Once the line with "金龙党建 (833, 2302)" is reached, output it and every line after it, exactly, through the end of the records below. Pictures are skipped.

*** Opening DATA PROVIDED ***

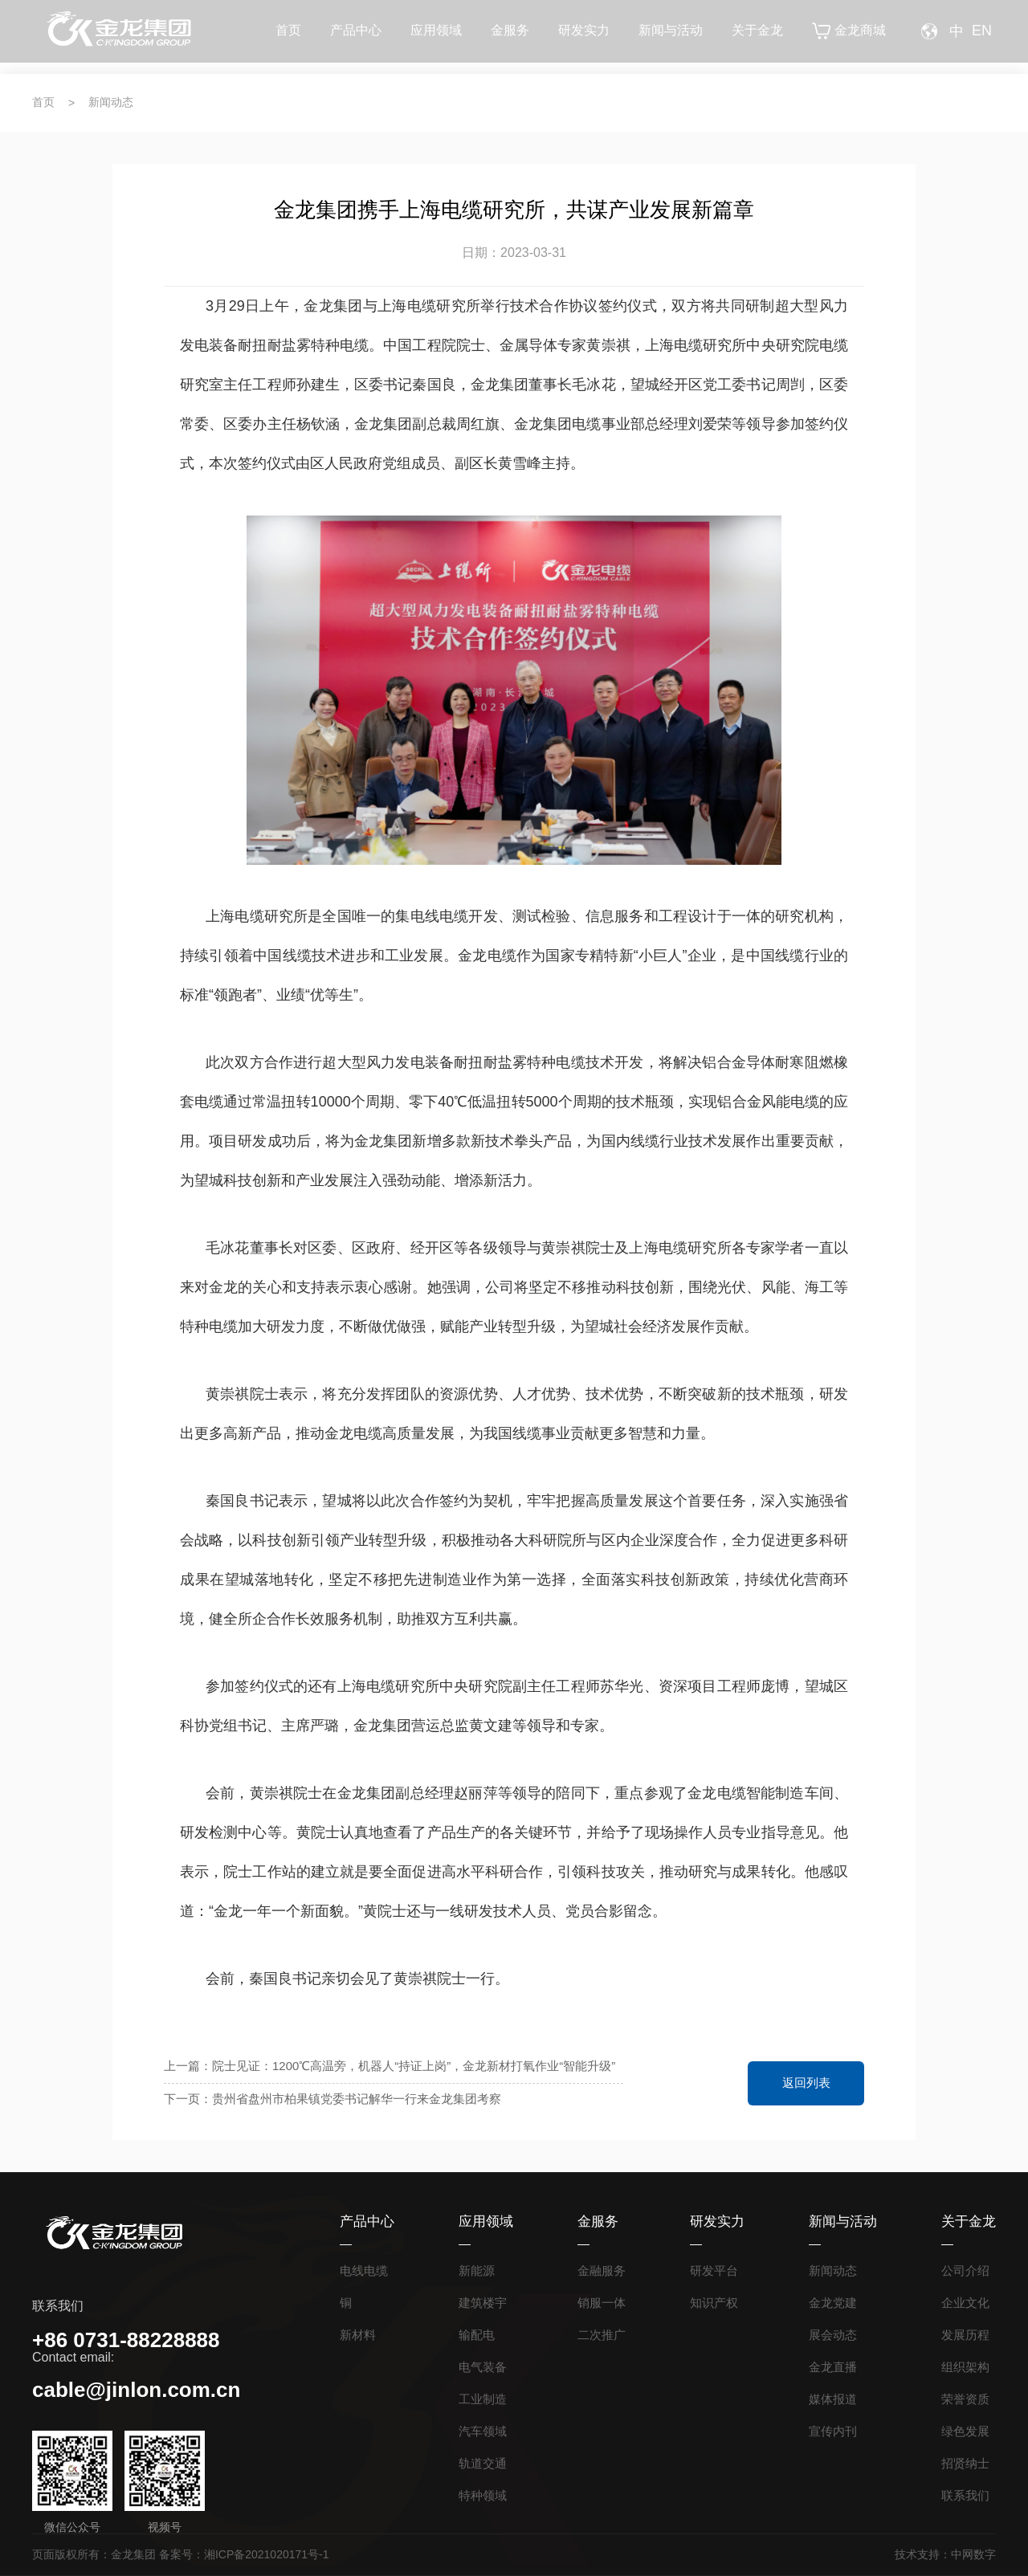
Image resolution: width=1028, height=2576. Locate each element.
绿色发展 (965, 2431)
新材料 (358, 2335)
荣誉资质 (965, 2399)
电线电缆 (364, 2270)
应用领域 (436, 36)
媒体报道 (833, 2399)
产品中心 (355, 36)
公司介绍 (965, 2270)
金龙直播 (833, 2367)
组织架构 (965, 2367)
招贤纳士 (965, 2463)
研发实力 (584, 36)
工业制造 (483, 2399)
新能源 (477, 2270)
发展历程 (965, 2335)
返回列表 (806, 2082)
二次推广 (601, 2335)
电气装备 (483, 2367)
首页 (288, 36)
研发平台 (714, 2270)
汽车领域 (483, 2431)
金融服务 (601, 2270)
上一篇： (389, 2066)
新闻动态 (110, 102)
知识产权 (714, 2302)
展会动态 (833, 2335)
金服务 (510, 36)
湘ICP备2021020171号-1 (266, 2554)
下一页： (389, 2099)
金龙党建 (833, 2302)
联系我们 (965, 2495)
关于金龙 (757, 36)
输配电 (477, 2335)
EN (982, 37)
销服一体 (601, 2302)
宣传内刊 (833, 2431)
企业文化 (965, 2302)
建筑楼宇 (483, 2302)
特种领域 (483, 2495)
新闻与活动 (670, 36)
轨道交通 (483, 2463)
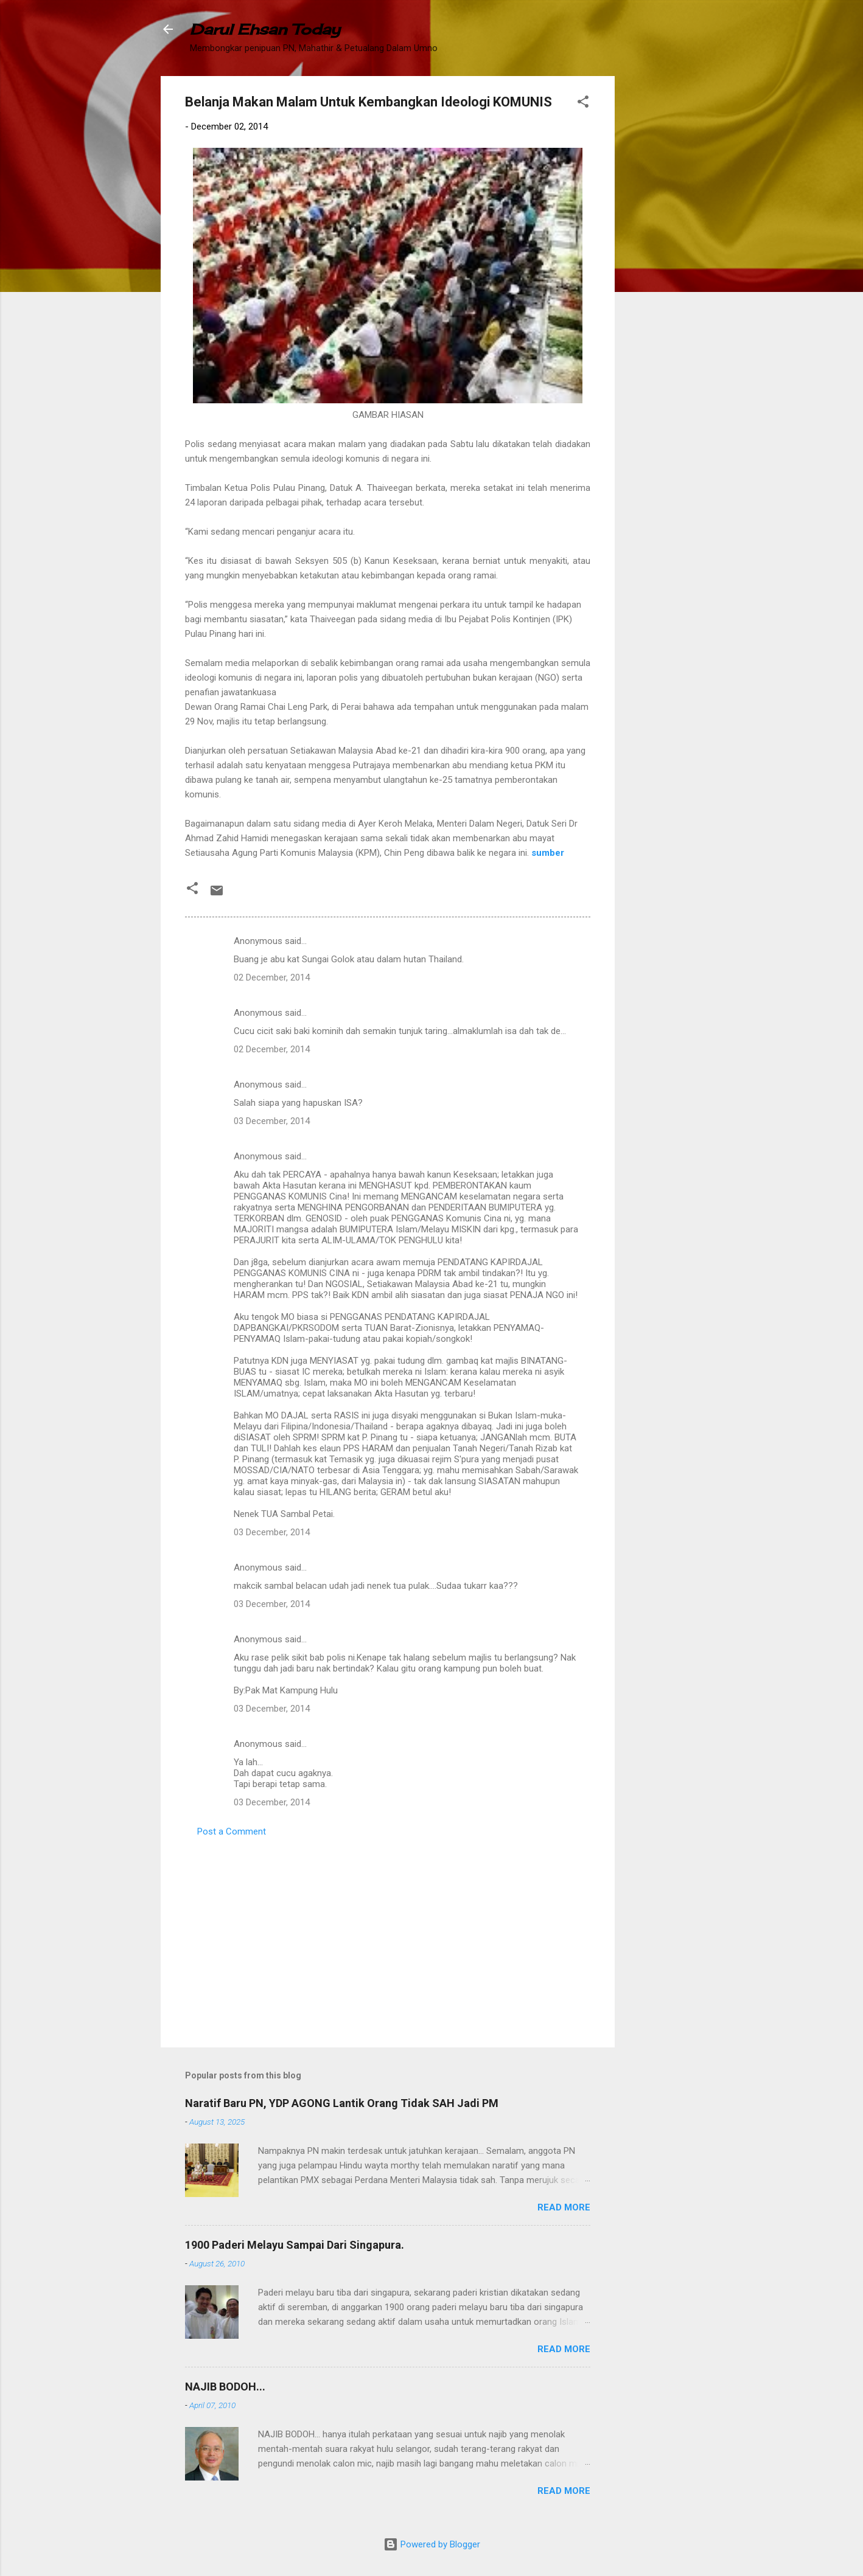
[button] (583, 103)
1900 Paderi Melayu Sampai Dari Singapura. (294, 2244)
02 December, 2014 (272, 977)
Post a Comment (231, 1831)
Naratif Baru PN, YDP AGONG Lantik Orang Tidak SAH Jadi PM (341, 2103)
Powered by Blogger (431, 2544)
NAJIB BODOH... (225, 2386)
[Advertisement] (663, 258)
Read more (563, 2207)
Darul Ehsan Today (265, 29)
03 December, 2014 (272, 1121)
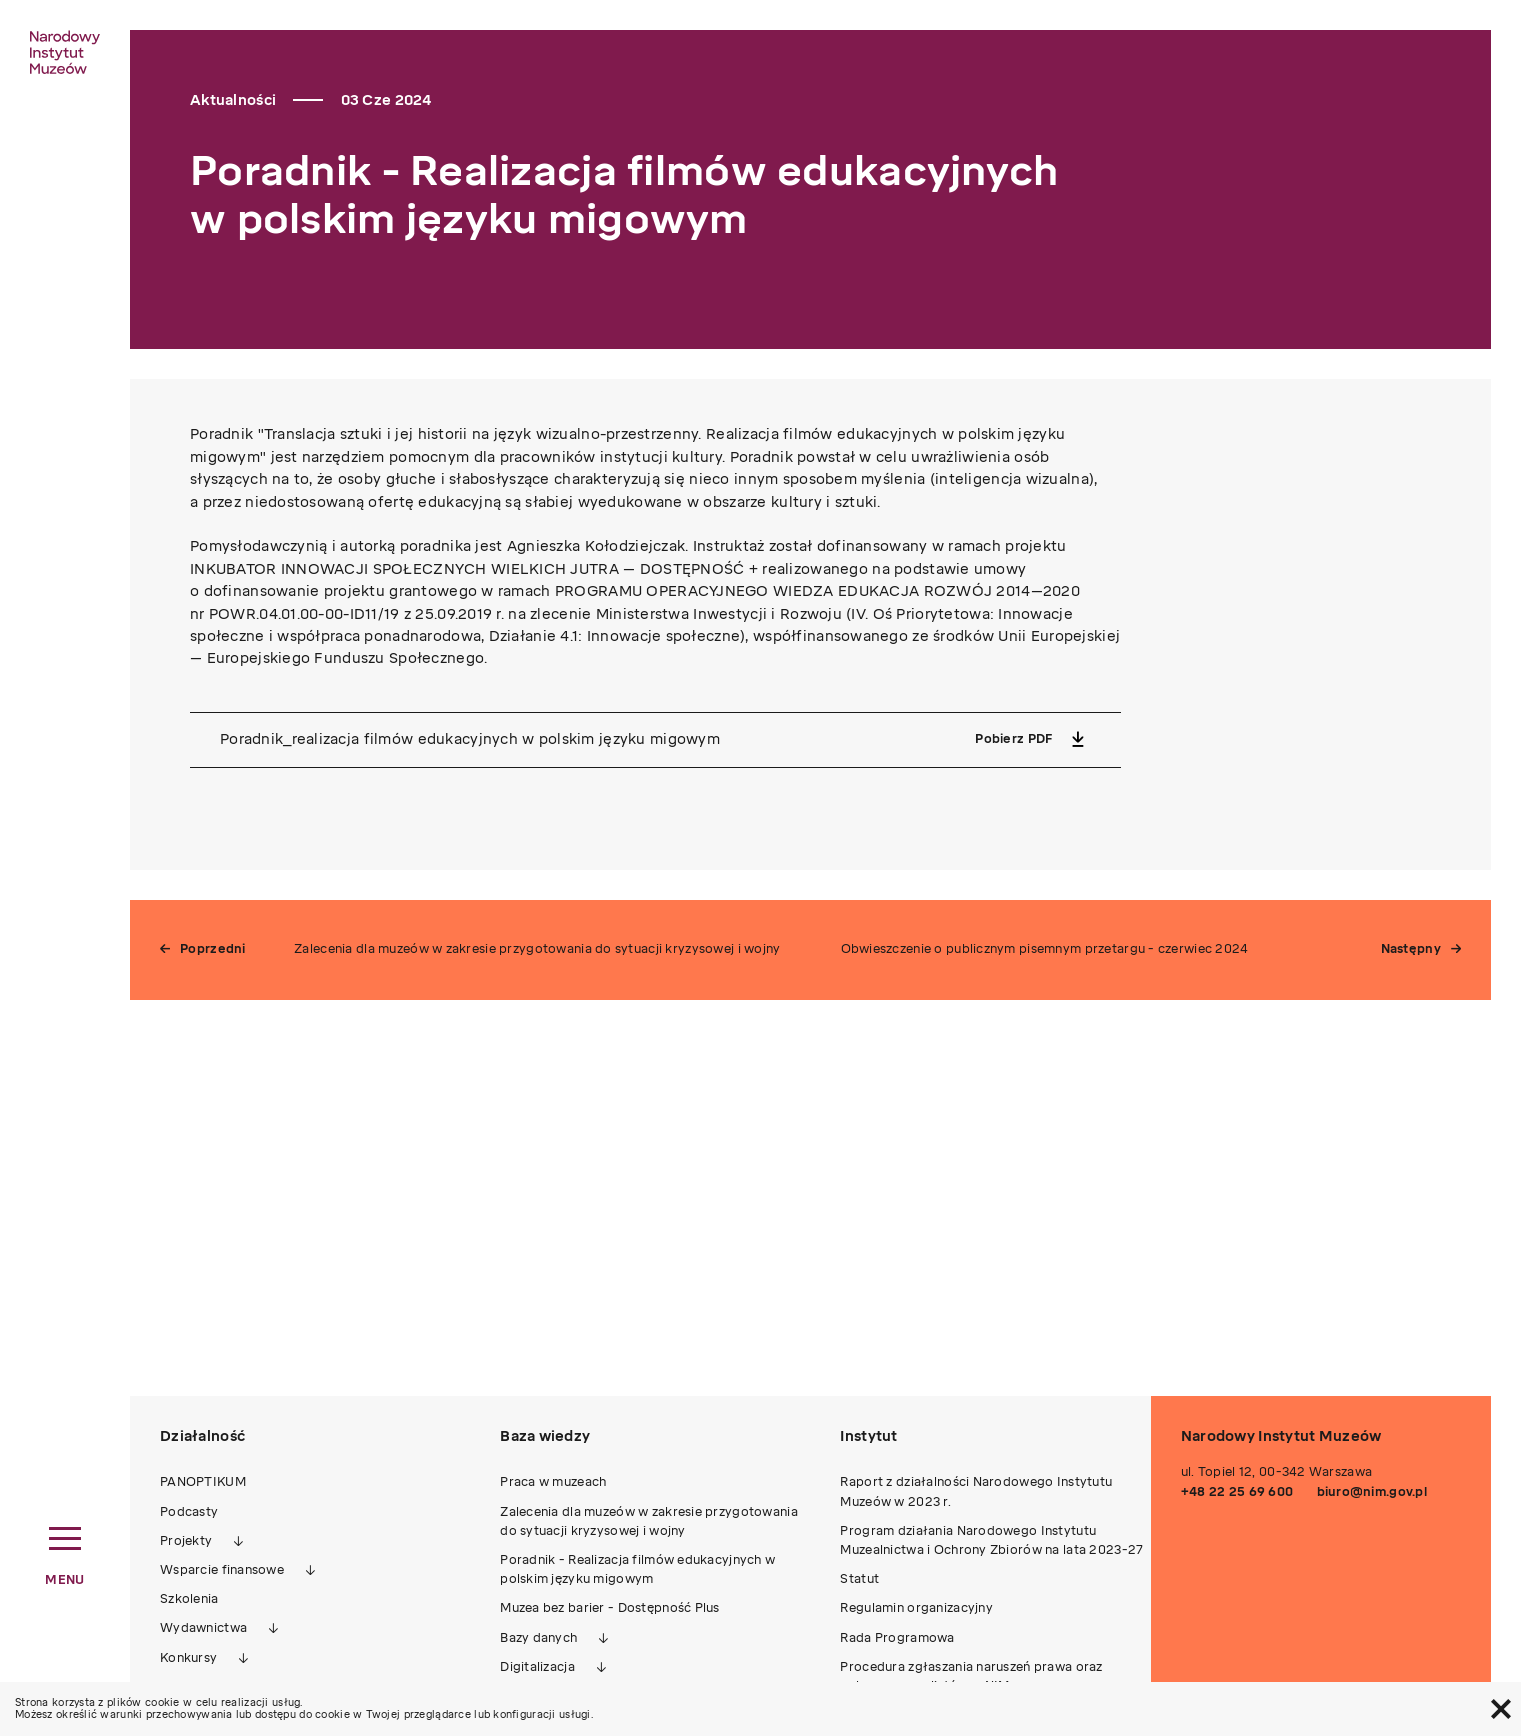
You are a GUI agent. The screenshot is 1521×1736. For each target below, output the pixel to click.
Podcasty (189, 1512)
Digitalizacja (537, 1667)
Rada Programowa (897, 1638)
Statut (859, 1579)
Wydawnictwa (203, 1628)
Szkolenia (189, 1599)
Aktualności (233, 100)
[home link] (65, 52)
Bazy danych (538, 1638)
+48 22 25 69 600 (1237, 1492)
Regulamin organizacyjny (916, 1608)
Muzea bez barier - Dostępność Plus (610, 1608)
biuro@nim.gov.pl (1372, 1492)
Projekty (186, 1541)
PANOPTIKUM (203, 1482)
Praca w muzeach (553, 1482)
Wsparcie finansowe (222, 1570)
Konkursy (188, 1658)
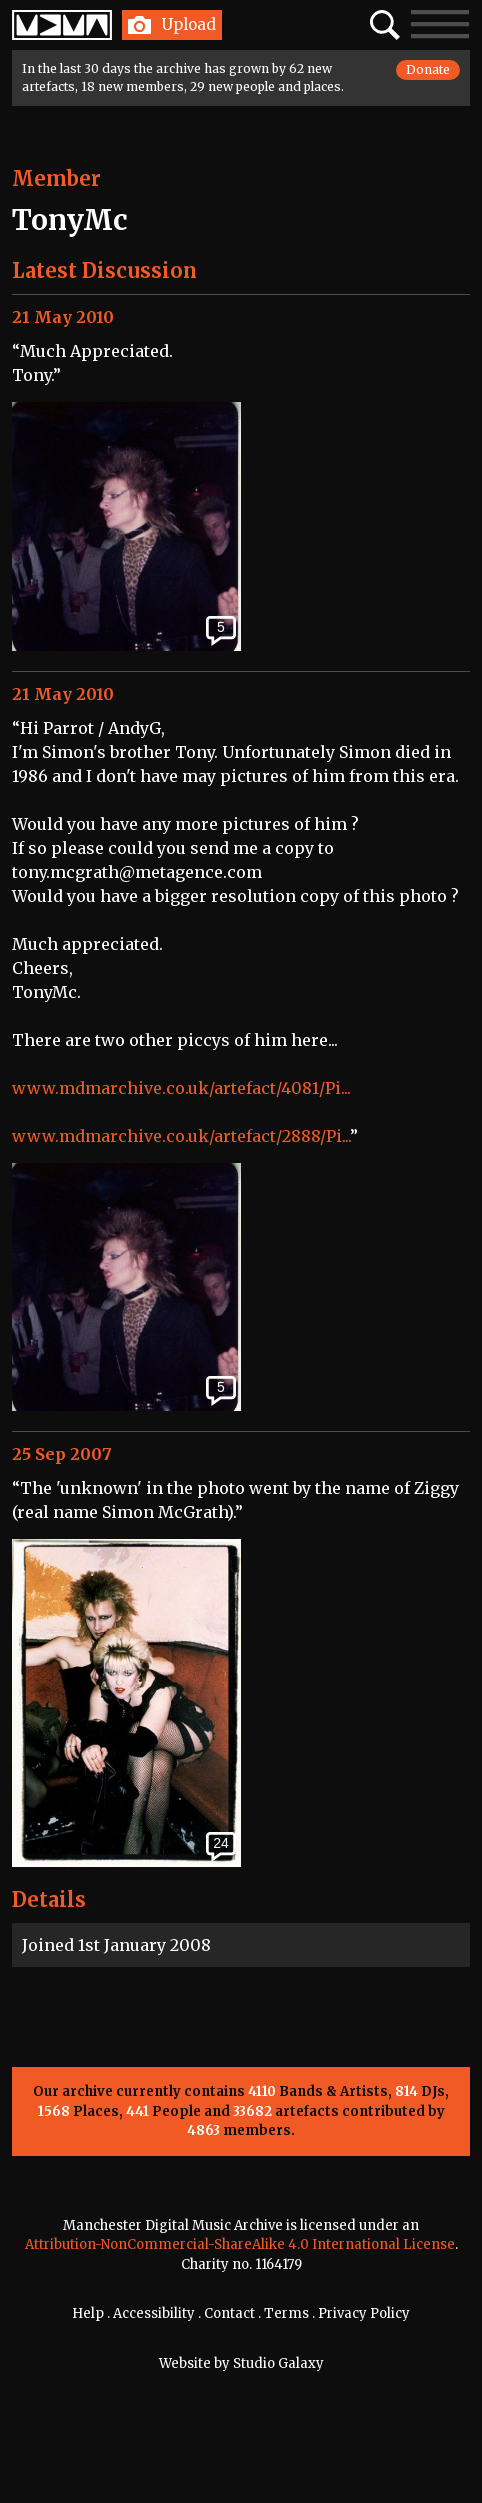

*** Closing DATA PROVIDED ***

**ANSWER FOR THE TASK:**
金龙党建 (833, 2302)
联系我们 (965, 2495)
关于金龙 (757, 36)
输配电 (477, 2335)
EN (982, 37)
销服一体 (601, 2302)
宣传内刊 (833, 2431)
企业文化 (965, 2302)
建筑楼宇 (483, 2302)
特种领域 (483, 2495)
新闻与活动 (670, 36)
轨道交通 (483, 2463)
[button] (583, 103)
1900 Paderi Melayu Sampai Dari Singapura. (294, 2244)
02 December, 2014 (272, 977)
Post a Comment (231, 1831)
Naratif Baru PN, YDP AGONG Lantik Orang Tidak SAH Jadi PM (341, 2103)
Powered by Blogger (431, 2544)
NAJIB BODOH... (225, 2386)
[Advertisement] (663, 258)
Read more (563, 2207)
Darul Ehsan Today (265, 29)
03 December, 2014 (272, 1121)
You are a GUI agent. The screenshot is 1521×1736. For each target below, output the pixel to click.
Podcasty (189, 1512)
Digitalizacja (537, 1667)
Rada Programowa (897, 1638)
Statut (859, 1579)
Wydawnictwa (203, 1628)
Szkolenia (189, 1599)
Aktualności (233, 100)
[home link] (65, 52)
Bazy danych (538, 1638)
+48 22 25 69 600 (1237, 1492)
Regulamin organizacyjny (916, 1608)
Muzea bez barier - Dostępność Plus (610, 1608)
biuro@nim.gov.pl (1372, 1492)
Projekty (186, 1541)
PANOPTIKUM (203, 1482)
Praca w muzeach (553, 1482)
Wsparcie finansowe (222, 1570)
Konkursy (188, 1658)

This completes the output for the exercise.